I think the problem is that sin(x)/x is an infinitely wide function and oscilloscopes have to be practical so they only apply a small window of it (the central part of the sinc curve) in their reconstructions. Some manufacturers will have a wider window than others.

ie. 2.5x is correct in theory but putting it into practice can be difficult.

Dave's "4x" number doesn't come from theory, it's pulled out of thin air based on practical experience working with that particular 'scope (and maybe some others), hence the overlayed comment at 8:20 that starts with "In practice..."


--- Quote from: balnazzar on October 21, 2022, 05:43:12 pm ---Maybe the front end was ineffective at discarding the high frequency components due to roll off from being at maximum (3 db) frequency, as he seems to hint?

--- End quote ---

The 'scope's bandwidth rolloff doesn't apply when the input is a pure sine wave, there's no harmonics to break Nyquist.

DavidAlfa:
How in earth is this dangerous? Innacurate, yes.

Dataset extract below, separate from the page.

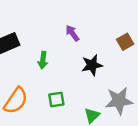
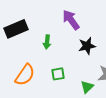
purple arrow: (72, 33) -> (71, 20), size x1.5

Try zooming a 1MHz wave sampled at 50us/div with any average scope, good luck with that!
Only high-end equipment will be able to zoom-in so much with accuracy, definitely not the average sub-$600 scope, though these devices are getting better each year and I could be wrong.

tautech:

--- Quote from: DavidAlfa on October 21, 2022, 06:20:58 pm ---How in earth is this dangerous? Innacurate, yes.

--- End quote ---
Youtuber clickbaiters just don't care, they only want views.

bdunham7:
I have a problem with any statement that refers to Nyquist and to 'perfect' reconstruction.  The reconstruction is never, ever perfect.  There are always errors such as mathematical truncation (you can't compute everything to an infinite number of decimal places...), quantization (8-bits has its limitations), noise, input amplifier distortion and group delay, width of signal memory and the sinc function as applied, and probably more things.  The more samples you have, the less the reconstruction depends on any one sample or calculation so it becomes easier and easier to get a good (again--not perfect, ever!) result.

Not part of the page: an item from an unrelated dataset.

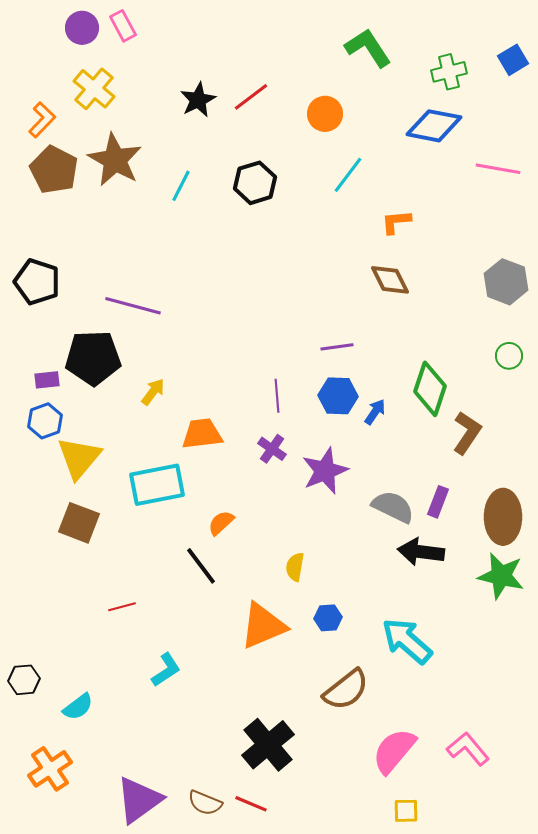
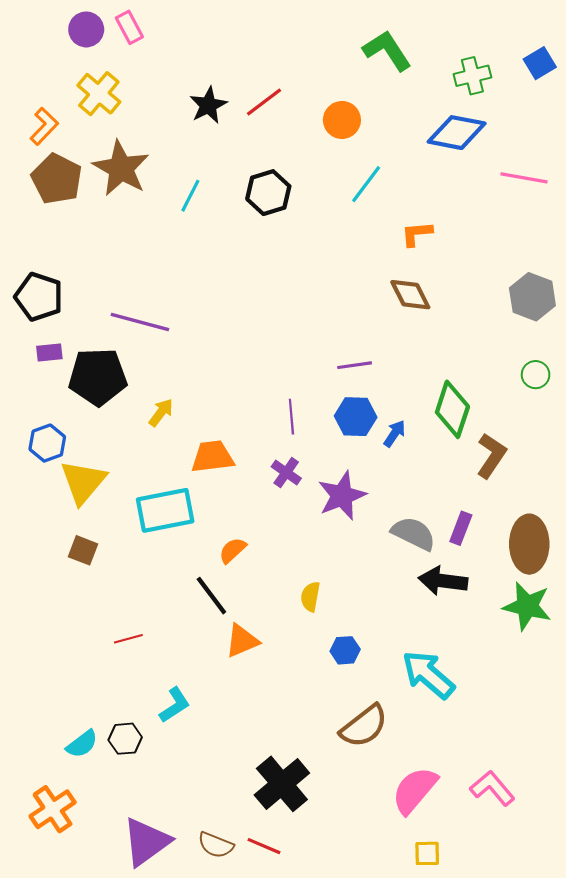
purple rectangle: (47, 380) -> (49, 353), moved
brown square: (79, 523) -> (83, 550), size x0.7
orange triangle: (263, 626) -> (242, 641), moved, size x0.7
black hexagon: (24, 680) -> (125, 739), moved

As a practical matter, reconstruction from 2.01 samples per cycle would only be practical for on-paper mathematical examples calculated to many decimal places, whereas reconstruction from 100 samples per cycle will work no matter how bad the method--even just showing the dots would obviously work fine.  In between those two extremes you have practical limits.  With ideal conditions 2.5X is possible, but even a little bit of noise will make the results distorted and jumpy.  4-5X typically gives good results under most conditions, although again it is never perfectly correct.   I don't know exactly what caused the result in the video that you mention, but I think if he had done continuous acquisition instead of a single shot you'd see a noisy, jumpy signal.